Enter anime name for evaluation:  Naruto



--- Recommendation System Performance ---
Target Anime: Naruto
Average Similarity Score: 0.9986
Average Genre Overlap: 1.0
Diversity: 0.0014

Recommended Anime:
Naruto: Shippuuden → similarity: 0.9987
Boruto: Naruto the Movie - Naruto ga Hokage ni Natta Hi → similarity: 0.9987
Boruto: Naruto the Movie → similarity: 0.9986
Naruto x UT → similarity: 0.9986
Naruto: Shippuuden Movie 4 - The Lost Tower → similarity: 0.9986

--- Areas of Improvement ---
 Recommendations may be too similar (low diversity).
 Add more features to improve diversity.


## Interview Questions
### 1. Can you explain the difference between user-based and item-based collaborative filtering?
user-based collaborative filtering recommends items to a user based on the preferences of similar users. It identifies users with similar tastes and suggests items that those users have liked. In contrast, item-based collaborative filtering focuses on the relationships between items themselves. It recommends items that are similar to those the user has already liked, based on the preferences of all users who have interacted with those items.
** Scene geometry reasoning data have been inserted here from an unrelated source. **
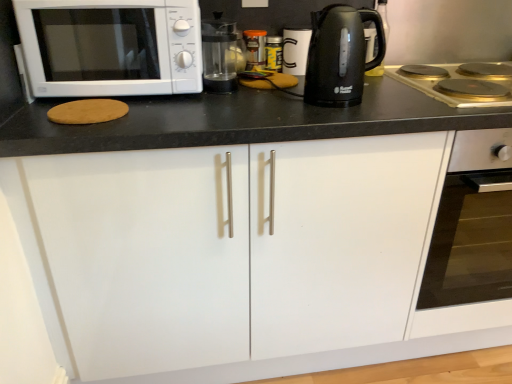 Question: Is metallic silver canister at center, the 2th appliance in the right-to-left sequence, situated inside transparent glass coffee machine at center or outside?

Choices:
 (A) outside
 (B) inside

Answer: (A)

Question: Is metallic silver canister at center, the 2th appliance in the right-to-left sequence, in front of or behind transparent glass coffee machine at center in the image?

Choices:
 (A) behind
 (B) front

Answer: (A)

Question: Based on their relative distances, which object is nearer to the white matte cabinet at center?

Choices:
 (A) gold-coated stovetop at right
 (B) white matte microwave at left
 (C) transparent glass coffee machine at center
 (D) white ceramic mug at upper center, which ranks as the 2th appliance in left-to-right order
 (E) black glossy electric kettle at upper right

Answer: (B)

Question: Estimate the real-world distances between objects in this image. Which object is closer to the white ceramic mug at upper center, the 1th appliance from the right?

Choices:
 (A) gold-coated stovetop at right
 (B) transparent glass coffee machine at center
 (C) white matte cabinet at center
 (D) metallic silver canister at center, the 2th appliance in the right-to-left sequence
 (E) black glossy electric kettle at upper right

Answer: (D)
### 2. What is collaborative filtering, and how does it work?
Collaborative filtering is a recommendation technique that makes predictions about a user's interests by collecting preferences from many users. It works by analyzing patterns in user-item interactions, such as ratings or purchase history, to identify similarities between users or items. Based on these similarities, it recommends items that similar users have liked or items similar to those the user has interacted with.